──────── Information

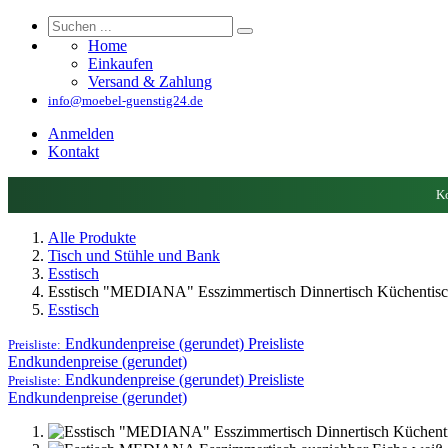
Home
Einkaufen
Versand & Zahlung
info@moebel-guenstig24.de
Anmelden
Kontakt
Ko
Alle Produkte
Tisch und Stühle und Bank
Esstisch
Esstisch "MEDIANA" Esszimmertisch Dinnertisch Küchentisc
Esstisch
Endkundenpreise (gerundet)
Preisliste
Preisliste:
Endkundenpreise (gerundet)
Endkundenpreise (gerundet)
Preisliste
Preisliste:
Endkundenpreise (gerundet)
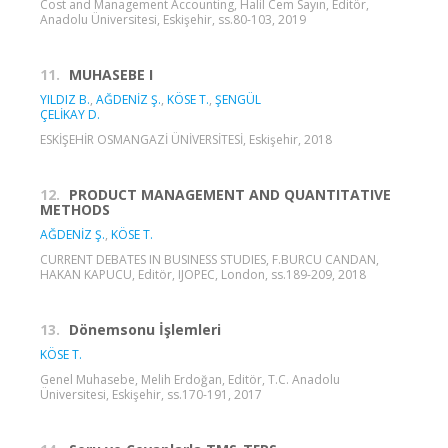
Cost and Management Accounting, Halil Cem Sayın, Editör,
Anadolu Üniversitesi, Eskişehir, ss.80-103, 2019
11.
MUHASEBE I
YILDIZ B.
,
AĞDENİZ Ş.
,
KÖSE T.
,
ŞENGÜL
ÇELİKAY D.
ESKİŞEHİR OSMANGAZİ ÜNİVERSİTESİ, Eskişehir, 2018
12.
PRODUCT MANAGEMENT AND QUANTITATIVE
METHODS
AĞDENİZ Ş.
,
KÖSE T.
CURRENT DEBATES IN BUSINESS STUDIES, F.BURCU CANDAN,
HAKAN KAPUCU, Editör, IJOPEC, London, ss.189-209, 2018
13.
Dönemsonu İşlemleri
KÖSE T.
Genel Muhasebe, Melih Erdoğan, Editör, T.C. Anadolu
Üniversitesi, Eskişehir, ss.170-191, 2017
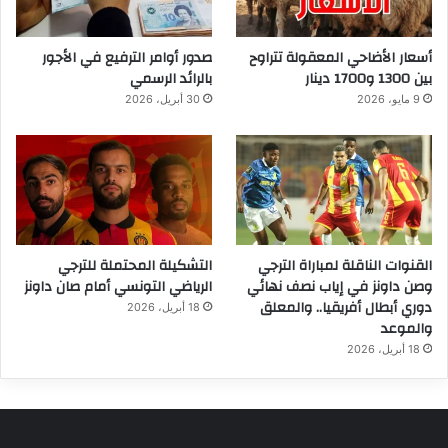
أسعار الأضاحي المعقولة تتراوح
صدور أوامر الترفيع في الأجور
بين 1300 و1700 دينار
بالرائد الرسمي
9 مايو، 2026
30 أبريل، 2026
القنوات الناقلة لمباراة الترجي
التشكيلة المحتملة للترجي
وصن داونز في إياب نصف نهائي
الرياضي التونسي أمام صان داونز
دوري أبطال أفريقيا.. والمعلق
18 أبريل، 2026
والموعد
18 أبريل، 2026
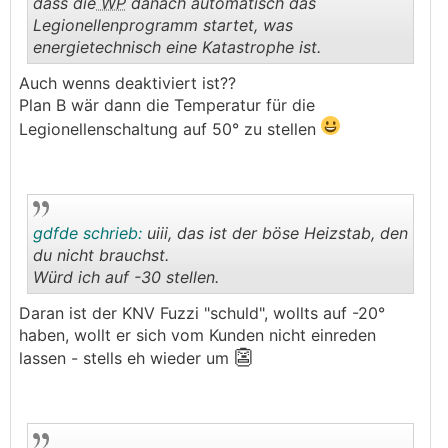
dass die
WP
danach automatisch das
Legionellenprogramm startet, was
energietechnisch eine Katastrophe ist.
.
.
Auch wenns deaktiviert ist??
Plan B wär dann die Temperatur für die
Legionellenschaltung auf 50° zu stellen
gdfde schrieb:
uiii, das ist der böse Heizstab, den
du nicht brauchst.
Würd ich auf -30 stellen.
.
.
Daran ist der KNV Fuzzi "schuld", wollts auf -20°
haben, wollt er sich vom Kunden nicht einreden
👺
lassen - stells eh wieder um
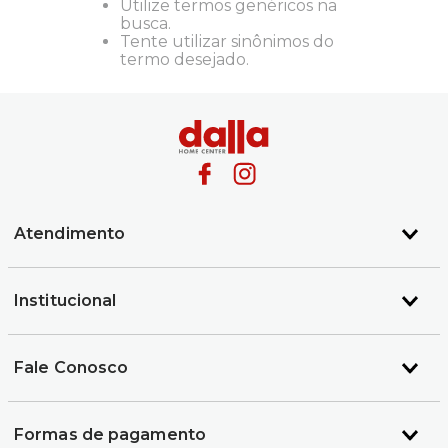
Utilize termos genéricos na
busca.
Tente utilizar sinônimos do
termo desejado.
Atendimento
Institucional
Fale Conosco
Formas de pagamento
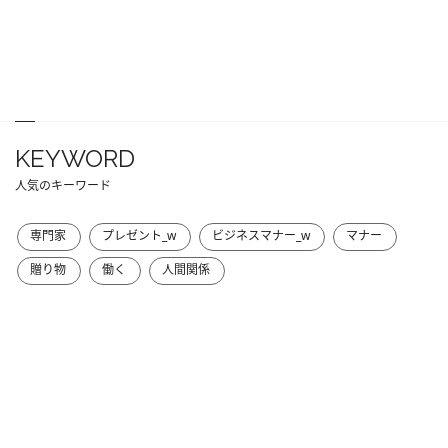
KEYWORD
人気のキーワード
専門家
プレゼント_w
ビジネスマナー_w
マナー
贈り物
働く
人間関係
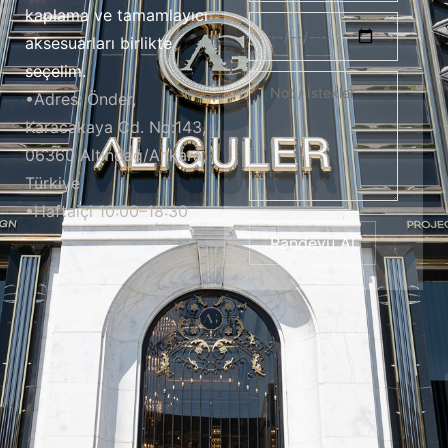
kaplama ve tamamlayıcı
aksesuarları birlikte
seçelim.
•Adres: Önder,
Karacakaya Cd. No:143,
06360 Altındağ/Ankara,
Türkiye
•Haftaiçi 10:00–18:30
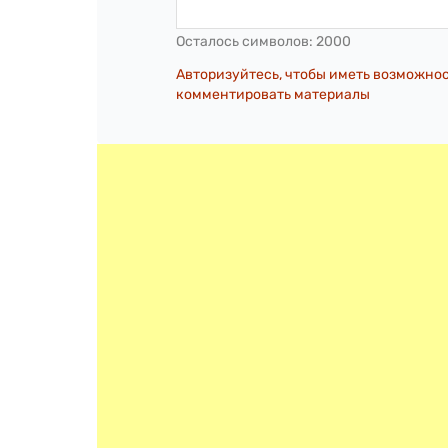
Осталось символов:
2000
Авторизуйтесь, чтобы иметь возможно
комментировать материалы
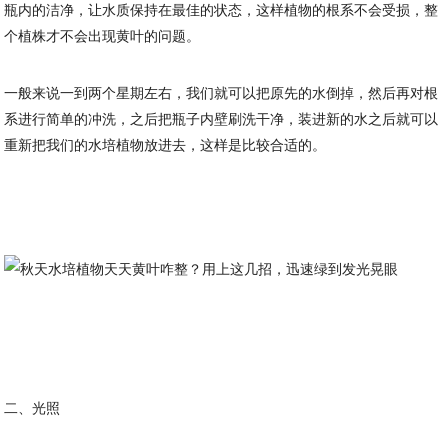
瓶内的洁净，让水质保持在最佳的状态，这样植物的根系不会受损，整
个植株才不会出现黄叶的问题。
一般来说一到两个星期左右，我们就可以把原先的水倒掉，然后再对根
系进行简单的冲洗，之后把瓶子内壁刷洗干净，装进新的水之后就可以
重新把我们的水培植物放进去，这样是比较合适的。
二、光照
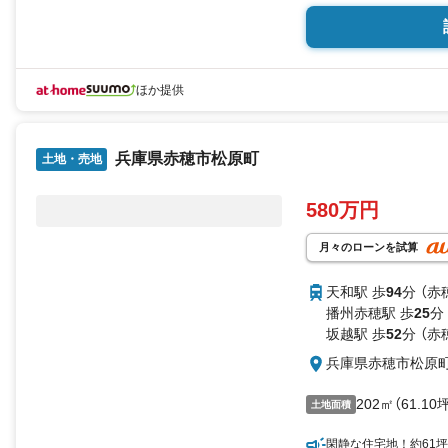
ほか提供
兵庫県赤穂市松原町
土地・売地
580万円
月々のローンを試算
天和駅 歩
94
分 （赤
播州赤穂駅 歩
25
分
坂越駅 歩
52
分 （赤
兵庫県赤穂市松原
202㎡（61.10
土地面積
閑静な住宅地！約61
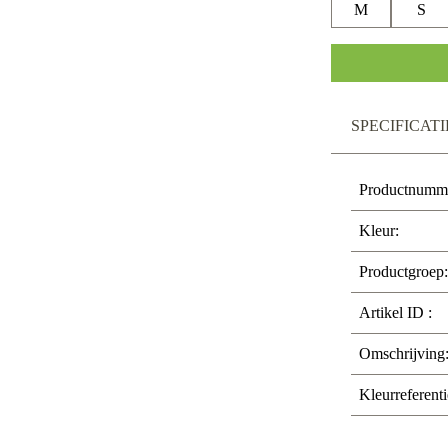
M
S
SPECIFICATI
Productnumm
Kleur:
Productgroep:
Artikel ID :
Omschrijving
Kleurreferenti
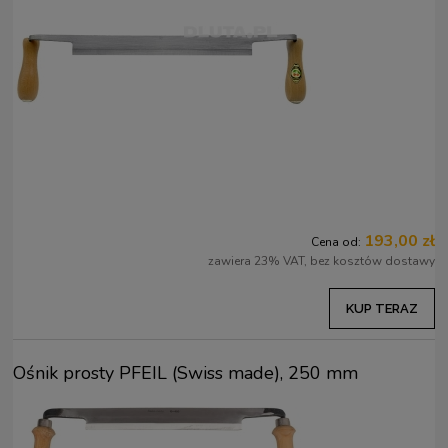
193,00 zł
Cena od:
zawiera 23% VAT, bez kosztów dostawy
KUP TERAZ
Ośnik prosty PFEIL (Swiss made), 250 mm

────────────────

■ Your goal ■
Leave out every picture, and copy exactly the lines above starting at the one holding "Auch wenns deaktiviert ist??" and ending at the one holding "SPECIFICATI", no more and no less.

■ Response ■
Auch wenns deaktiviert ist??
Plan B wär dann die Temperatur für die
Legionellenschaltung auf 50° zu stellen
gdfde schrieb:
uiii, das ist der böse Heizstab, den
du nicht brauchst.
Würd ich auf -30 stellen.
.
.
Daran ist der KNV Fuzzi "schuld", wollts auf -20°
haben, wollt er sich vom Kunden nicht einreden
👺
lassen - stells eh wieder um
Utilize termos genéricos na
busca.
Tente utilizar sinônimos do
termo desejado.
Atendimento
Institucional
Fale Conosco
Formas de pagamento
KEYWORD
人気のキーワード
専門家
プレゼント_w
ビジネスマナー_w
マナー
贈り物
働く
人間関係
kaplama ve tamamlayıcı
aksesuarları birlikte
seçelim.
•Adres: Önder,
Karacakaya Cd. No:143,
06360 Altındağ/Ankara,
Türkiye
•Haftaiçi 10:00–18:30
Осталось символов:
2000
Авторизуйтесь, чтобы иметь возможно
комментировать материалы
瓶内的洁净，让水质保持在最佳的状态，这样植物的根系不会受损，整
个植株才不会出现黄叶的问题。
一般来说一到两个星期左右，我们就可以把原先的水倒掉，然后再对根
系进行简单的冲洗，之后把瓶子内壁刷洗干净，装进新的水之后就可以
重新把我们的水培植物放进去，这样是比较合适的。
二、光照
ほか提供
兵庫県赤穂市松原町
土地・売地
580万円
月々のローンを試算
天和駅 歩
94
分 （赤
播州赤穂駅 歩
25
分
坂越駅 歩
52
分 （赤
兵庫県赤穂市松原
202㎡（61.10
土地面積
閑静な住宅地！約61
M
S
SPECIFICATI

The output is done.